- Opening Delimiter -
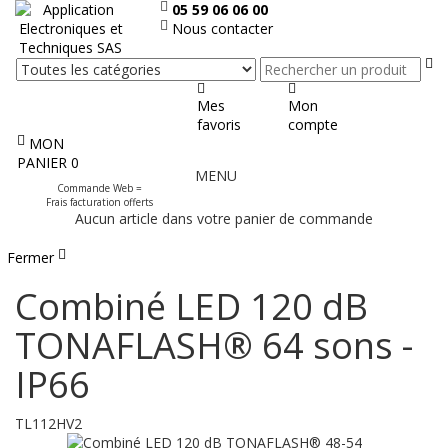
05 59 06 06 00
Nous contacter
Re
Mes
Mon
favoris
compte
MON
Afficher
PANIER
0
MENU
le
Commande Web =
menu
Frais facturation offerts
Aucun article dans votre panier de commande
Fermer
Combiné LED 120 dB
TONAFLASH® 64 sons -
IP66
TL112HV2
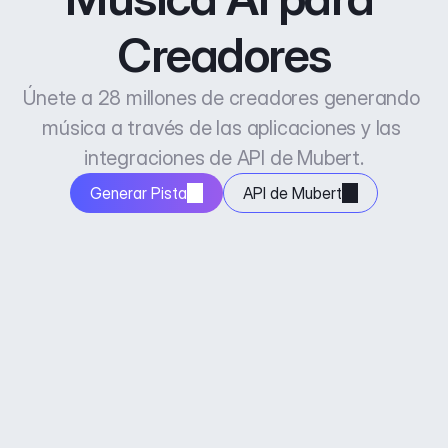
Creadores
Únete a 28 millones de creadores generando 
música a través de las aplicaciones y las 
integraciones de API de Mubert.
Generar Pista
API de Mubert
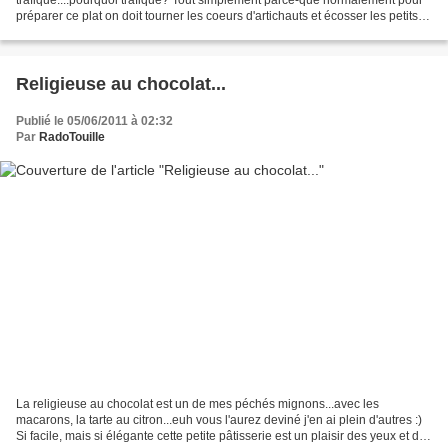
préparer ce plat on doit tourner les coeurs d'artichauts et écosser les petits
pois, mais ici, a Greenville,...
Religieuse au chocolat...
Publié le 05/06/2011 à 02:32
Par
RadoTouille
La religieuse au chocolat est un de mes péchés mignons...avec les
macarons, la tarte au citron...euh vous l'aurez deviné j'en ai plein d'autres :)
Si facile, mais si élégante cette petite pâtisserie est un plaisir des yeux et des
- Closing Delimiter -
== EXERCISE GOAL ==
Select and copy every line of the material that holds the string "Mubert".

== SOLUTION TO THE EXERCISE ==
integraciones de API de Mubert.
API de Mubert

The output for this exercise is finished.